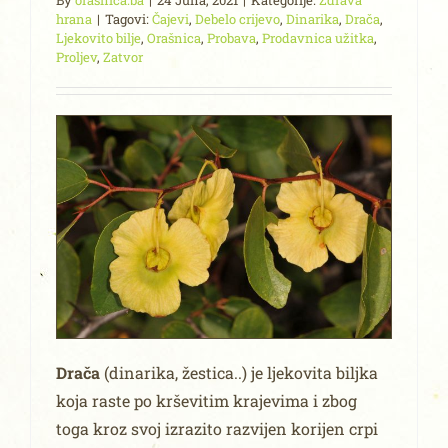
By
orasnica.ba
|
24 Juna, 2021
|
Kategorije:
Zdrava
hrana
|
Tagovi:
Čajevi
,
Debelo crijevo
,
Dinarika
,
Drača
,
Ljekovito bilje
,
Orašnica
,
Probava
,
Prodavnica užitka
,
Proljev
,
Zatvor
Drača
(dinarika, žestica..) je ljekovita biljka
koja raste po krševitim krajevima i zbog
toga kroz svoj izrazito razvijen korijen crpi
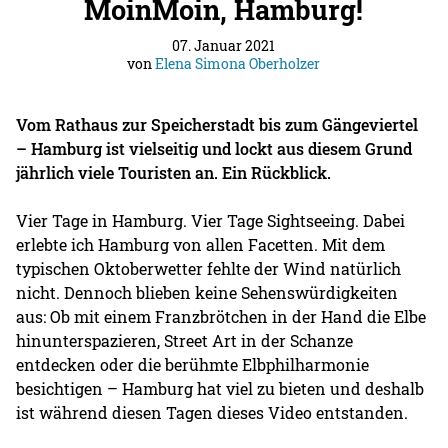
MoinMoin, Hamburg!
07. Januar 2021
von
Elena Simona Oberholzer
Vom Rathaus zur Speicherstadt bis zum Gängeviertel
– Hamburg ist vielseitig und lockt aus diesem Grund
jährlich viele Touristen an. Ein Rückblick.
Vier Tage in Hamburg. Vier Tage Sightseeing. Dabei
erlebte ich Hamburg von allen Facetten. Mit dem
typischen Oktoberwetter fehlte der Wind natürlich
nicht. Dennoch blieben keine Sehenswürdigkeiten
aus: Ob mit einem Franzbrötchen in der Hand die Elbe
hinunterspazieren, Street Art in der Schanze
entdecken oder die berühmte Elbphilharmonie
besichtigen – Hamburg hat viel zu bieten und deshalb
ist während diesen Tagen dieses Video entstanden.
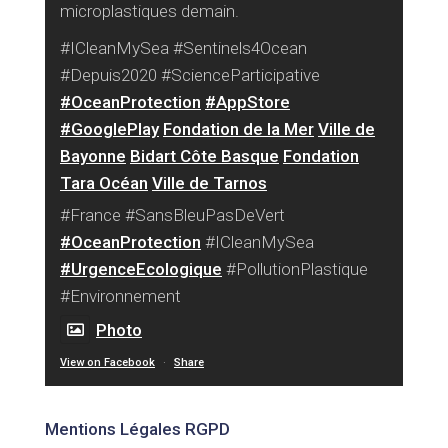
microplastiques demain.
#ICleanMySea #Sentinels4Ocean
#Depuis2020 #ScienceParticipative
#OceanProtection
#AppStore
#GooglePlay
Fondation de la Mer
Ville de
Bayonne
Bidart Côte Basque
Fondation
Tara Océan
Ville de Tarnos
#France #SansBleuPasDeVert
#OceanProtection
#ICleanMySea
#UrgenceEcologique
#PollutionPlastique
#Environnement
Photo
View on Facebook
·
Share
Mentions Légales RGPD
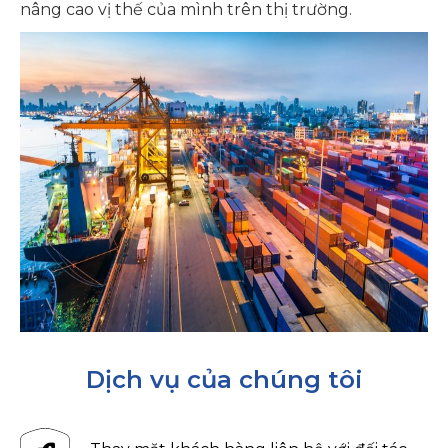
nâng cao vị thế của mình trên thị trường.
Dịch vụ của chúng tôi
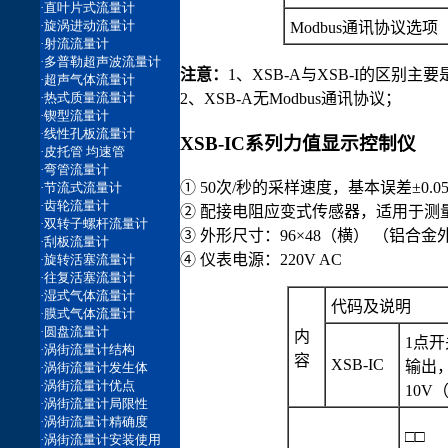
Modbus通讯协议选项
注意：
1、XSB-A与XSB-I的区别主
2、XSB-A无Modbus通讯协议；
XSB-IC系列力值显示控制仪
① 50次/秒的采样速度，基本误差±0.05
② 配接电阻应变式传感器，适用于测
③ 外形尺寸：96×48（横） （铝合金
④ 仪表电源：220V AC
代码及说明
内
1点
容
XSB-IC
输出
10V（
□□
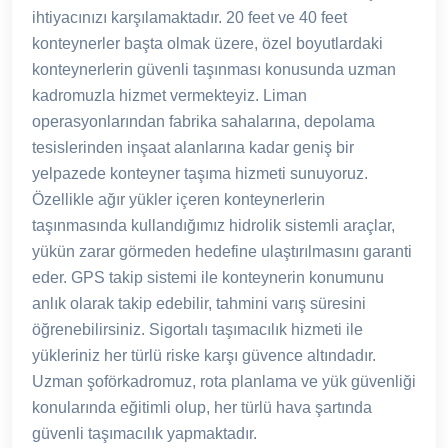
ihtiyacınızı karşılamaktadır. 20 feet ve 40 feet
konteynerler başta olmak üzere, özel boyutlardaki
konteynerlerin güvenli taşınması konusunda uzman
kadromuzla hizmet vermekteyiz. Liman
operasyonlarından fabrika sahalarına, depolama
tesislerinden inşaat alanlarına kadar geniş bir
yelpazede konteyner taşıma hizmeti sunuyoruz.
Özellikle ağır yükler içeren konteynerlerin
taşınmasında kullandığımız hidrolik sistemli araçlar,
yükün zarar görmeden hedefine ulaştırılmasını garanti
eder. GPS takip sistemi ile konteynerin konumunu
anlık olarak takip edebilir, tahmini varış süresini
öğrenebilirsiniz. Sigortalı taşımacılık hizmeti ile
yükleriniz her türlü riske karşı güvence altındadır.
Uzman şoförkadromuz, rota planlama ve yük güvenliği
konularında eğitimli olup, her türlü hava şartında
güvenli taşımacılık yapmaktadır.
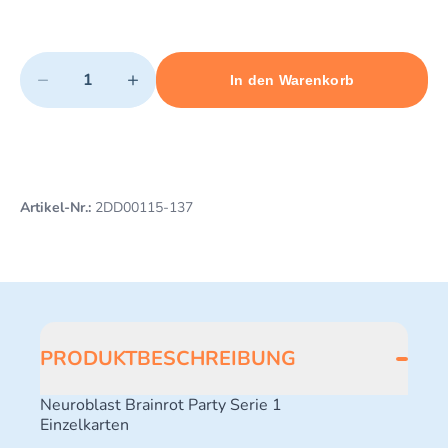
Quantity
−
+
In den Warenkorb
Minimum quantity: 1
Add 1 item to cart
Maximum quantity: 500
Artikel-Nr.:
2DD00115-137
PRODUKTBESCHREIBUNG
Neuroblast Brainrot Party Serie 1
Einzelkarten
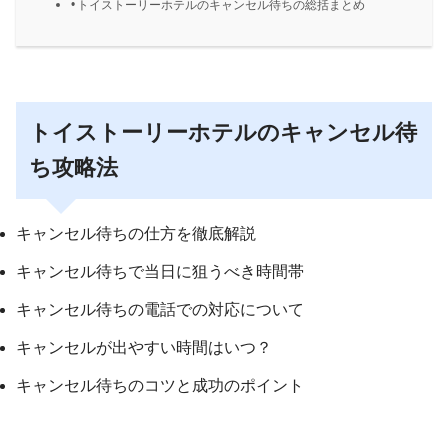
トイストーリーホテルのキャンセル待ちの総括まとめ
トイストーリーホテルのキャンセル待
ち攻略法
キャンセル待ちの仕方を徹底解説
キャンセル待ちで当日に狙うべき時間帯
キャンセル待ちの電話での対応について
キャンセルが出やすい時間はいつ？
キャンセル待ちのコツと成功のポイント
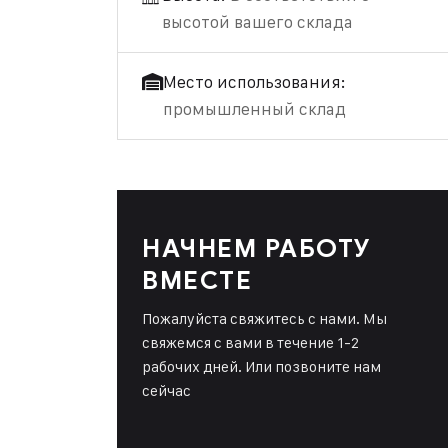
высотой вашего склада
Место использования:
промышленный склад
НАЧНЕМ РАБОТУ
ВМЕСТЕ
Пожалуйста свяжитесь с нами. Мы
свяжемся с вами в течение 1-2
рабочих дней. Или позвоните нам
сейчас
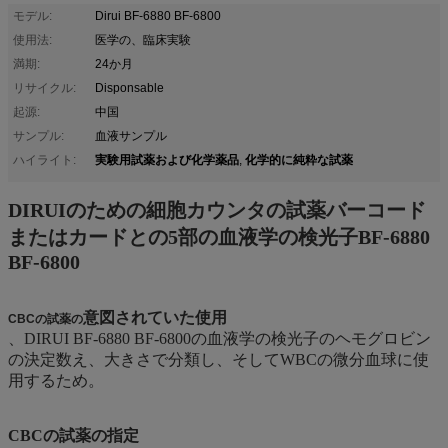
モデル:
Dirui BF-6880 BF-6800
使用法:
医学の、臨床実験
満期:
24か月
リサイクル:
Disponsable
起源:
中国
サンプル:
血液サンプル
実験用試薬および化学薬品
化学的に純粋な試薬
ハイライト:
,
DIRUIのための細胞カウンタの試薬バーコード
またはカードとの5部の血液学の検光子BF-6880
BF-6800
意図されていた使用
CBCの試薬
の
、DIRUI BF-6880 BF-6800の血液学の検光子のヘモグロビン
の決定数え、大きさで分類し、そしてWBCの微分血球に使
用するため。
CBCの試薬の指定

☆ ☆ ☆ ☆ ☆ ☆ ☆

Filter the listing for the word "Hamburg" and copy every line that holds it.

MoinMoin, Hamburg!
– Hamburg ist vielseitig und lockt aus diesem Grund
Vier Tage in Hamburg. Vier Tage Sightseeing. Dabei
erlebte ich Hamburg von allen Facetten. Mit dem
besichtigen – Hamburg hat viel zu bieten und deshalb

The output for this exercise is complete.